Euroligue : L’Olympiakos s’incline face à Anadolu Efes dans un duel intense

Au-delà du simple résultat, cette rencontre a mis en lumière plusieurs problématiques qui commencent à peser sur le début de saison de l’Olympiakos. L’équipe, encore en recherche de repères, peine à trouver une continuité dans son jeu, alternant séquences très fluides et passages à vide difficiles à expliquer. Le match face à l’Anadolu Efes en est la parfaite illustration : un premier quart-temps offensif parfaitement maîtrisé, suivi d’une lente décroissance dans l’intensité, la circulation du ballon et la qualité des tirs.

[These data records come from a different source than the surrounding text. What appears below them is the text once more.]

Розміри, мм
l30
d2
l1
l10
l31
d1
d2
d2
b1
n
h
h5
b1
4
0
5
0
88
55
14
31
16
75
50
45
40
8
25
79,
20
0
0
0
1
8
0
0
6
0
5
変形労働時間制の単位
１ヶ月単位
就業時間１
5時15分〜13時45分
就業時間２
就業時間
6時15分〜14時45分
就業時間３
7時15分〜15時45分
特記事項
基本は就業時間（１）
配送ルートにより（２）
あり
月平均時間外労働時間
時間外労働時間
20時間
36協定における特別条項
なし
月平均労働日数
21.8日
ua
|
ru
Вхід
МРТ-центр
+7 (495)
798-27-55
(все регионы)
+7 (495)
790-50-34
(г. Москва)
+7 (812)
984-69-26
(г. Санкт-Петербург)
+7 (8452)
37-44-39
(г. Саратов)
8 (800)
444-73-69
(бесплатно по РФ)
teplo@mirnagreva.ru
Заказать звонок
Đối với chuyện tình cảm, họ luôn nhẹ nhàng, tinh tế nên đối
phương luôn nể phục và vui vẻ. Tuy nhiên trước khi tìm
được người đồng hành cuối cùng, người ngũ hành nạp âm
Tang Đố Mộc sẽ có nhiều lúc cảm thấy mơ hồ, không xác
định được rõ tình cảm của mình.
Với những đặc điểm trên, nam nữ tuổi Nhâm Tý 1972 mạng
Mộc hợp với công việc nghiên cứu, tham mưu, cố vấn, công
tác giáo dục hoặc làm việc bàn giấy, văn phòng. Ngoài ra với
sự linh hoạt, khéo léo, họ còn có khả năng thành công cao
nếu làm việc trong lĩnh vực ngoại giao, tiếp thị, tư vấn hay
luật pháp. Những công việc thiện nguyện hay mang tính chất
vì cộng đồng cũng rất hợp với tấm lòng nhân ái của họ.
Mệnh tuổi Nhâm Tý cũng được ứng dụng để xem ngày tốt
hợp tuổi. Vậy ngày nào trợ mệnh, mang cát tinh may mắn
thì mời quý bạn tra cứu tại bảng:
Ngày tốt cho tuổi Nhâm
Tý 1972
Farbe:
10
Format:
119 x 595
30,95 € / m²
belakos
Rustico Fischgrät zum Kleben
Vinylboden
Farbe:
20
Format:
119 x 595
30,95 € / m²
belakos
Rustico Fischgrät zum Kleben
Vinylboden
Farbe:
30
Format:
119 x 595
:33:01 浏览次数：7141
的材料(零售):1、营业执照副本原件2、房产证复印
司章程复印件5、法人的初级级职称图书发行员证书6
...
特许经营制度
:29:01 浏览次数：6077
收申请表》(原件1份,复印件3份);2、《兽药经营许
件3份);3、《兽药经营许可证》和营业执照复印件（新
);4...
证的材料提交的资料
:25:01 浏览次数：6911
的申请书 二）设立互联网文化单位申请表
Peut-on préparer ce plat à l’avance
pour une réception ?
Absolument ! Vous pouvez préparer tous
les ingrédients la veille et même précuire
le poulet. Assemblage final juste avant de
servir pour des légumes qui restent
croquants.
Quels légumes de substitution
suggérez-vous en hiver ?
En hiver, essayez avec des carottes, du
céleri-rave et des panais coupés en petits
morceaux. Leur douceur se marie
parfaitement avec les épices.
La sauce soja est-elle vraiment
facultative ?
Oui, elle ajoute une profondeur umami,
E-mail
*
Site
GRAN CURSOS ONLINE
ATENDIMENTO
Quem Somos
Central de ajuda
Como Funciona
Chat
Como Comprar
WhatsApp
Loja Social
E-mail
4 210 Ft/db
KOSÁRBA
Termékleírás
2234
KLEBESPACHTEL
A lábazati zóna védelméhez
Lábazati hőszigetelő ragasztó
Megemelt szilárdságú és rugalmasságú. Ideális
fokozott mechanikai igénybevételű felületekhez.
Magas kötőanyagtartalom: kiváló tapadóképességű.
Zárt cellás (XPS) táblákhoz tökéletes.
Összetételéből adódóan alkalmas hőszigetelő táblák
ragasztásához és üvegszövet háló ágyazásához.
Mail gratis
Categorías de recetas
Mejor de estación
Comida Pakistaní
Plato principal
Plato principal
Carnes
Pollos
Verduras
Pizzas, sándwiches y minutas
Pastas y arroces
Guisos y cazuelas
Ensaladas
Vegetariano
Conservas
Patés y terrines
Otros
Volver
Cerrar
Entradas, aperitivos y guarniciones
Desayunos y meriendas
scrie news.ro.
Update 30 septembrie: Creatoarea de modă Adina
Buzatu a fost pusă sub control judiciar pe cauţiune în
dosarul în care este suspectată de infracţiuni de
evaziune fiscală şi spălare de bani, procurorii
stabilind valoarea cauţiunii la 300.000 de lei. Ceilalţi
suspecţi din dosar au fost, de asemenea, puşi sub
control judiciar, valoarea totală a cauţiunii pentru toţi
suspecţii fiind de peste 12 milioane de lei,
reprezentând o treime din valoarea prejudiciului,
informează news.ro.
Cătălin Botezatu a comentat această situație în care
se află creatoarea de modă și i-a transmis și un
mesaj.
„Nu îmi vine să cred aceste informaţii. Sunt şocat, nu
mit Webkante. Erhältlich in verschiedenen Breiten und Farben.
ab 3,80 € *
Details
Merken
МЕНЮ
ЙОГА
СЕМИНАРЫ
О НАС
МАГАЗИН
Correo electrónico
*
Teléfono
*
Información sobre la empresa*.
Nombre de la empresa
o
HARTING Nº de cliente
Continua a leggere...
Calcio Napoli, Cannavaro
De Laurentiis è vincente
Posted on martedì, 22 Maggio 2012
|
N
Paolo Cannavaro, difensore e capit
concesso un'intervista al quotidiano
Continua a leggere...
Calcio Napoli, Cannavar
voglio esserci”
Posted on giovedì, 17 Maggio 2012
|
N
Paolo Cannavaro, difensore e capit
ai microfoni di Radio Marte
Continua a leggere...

Une attaque en manque de constance

Après un premier acte où tout semblait fonctionner – mobilité sans ballon, spacing cohérent et réussite extérieure – l’Olympiakos s’est progressivement heurté à la défense resserrée du Efes. Le deuxième et le troisième quart-temps ont exposé un manque de solutions offensives lorsque le rythme ralentit. Sans transition ni jeu rapide, l’équipe s’est retrouvée trop dépendante des initiatives individuelles.

TYLER DORSEY, pourtant bien lancé, n’a pas réussi à maintenir son impact face à la pression turque. SASHA VEZENKOV, habituellement l’un des moteurs offensifs du club, a été bien contenu et rarement servi dans de bonnes conditions. Quant à FRANK NTILIKINA, s’il a apporté de l’intensité défensive et quelques points précieux, il n’a pas réussi à dynamiser un collectif qui semblait parfois à court d’idées.

L’Olympiakos a terminé le match avec seulement 78 points inscrits, un total insuffisant à ce niveau de compétition, surtout lorsque l’équipe plafonne à 11 points dans un dernier quart-temps déterminant. À ce stade de l’Euroligue, où chaque possession compte, ces passages à vide pèsent lourd.

Une défense en difficulté dans les moments importants

Si l’attaque a montré ses limites, la défense grecque n’a pas été plus rassurante. Anadolu Efes, bien que remodelé cette saison, a profité des espaces offerts, notamment sur les rotations tardives et les switchs mal exécutés. Cole Swider, avec ses 20 points, s’est régalé sur les tirs extérieurs, souvent trop ouverts. Alec Peters, ancien de la maison grecque, a lui aussi trouvé la faille à plusieurs reprises, profitant de mismatchs mal gérés.

Le quatrième quart-temps a été particulièrement révélateur : Efes a accéléré, impacté physiquement, et l’Olympiakos n’a pas su répondre. L’absence de stops défensifs dans les moments clés a empêché tout retour et a laissé la rencontre filer.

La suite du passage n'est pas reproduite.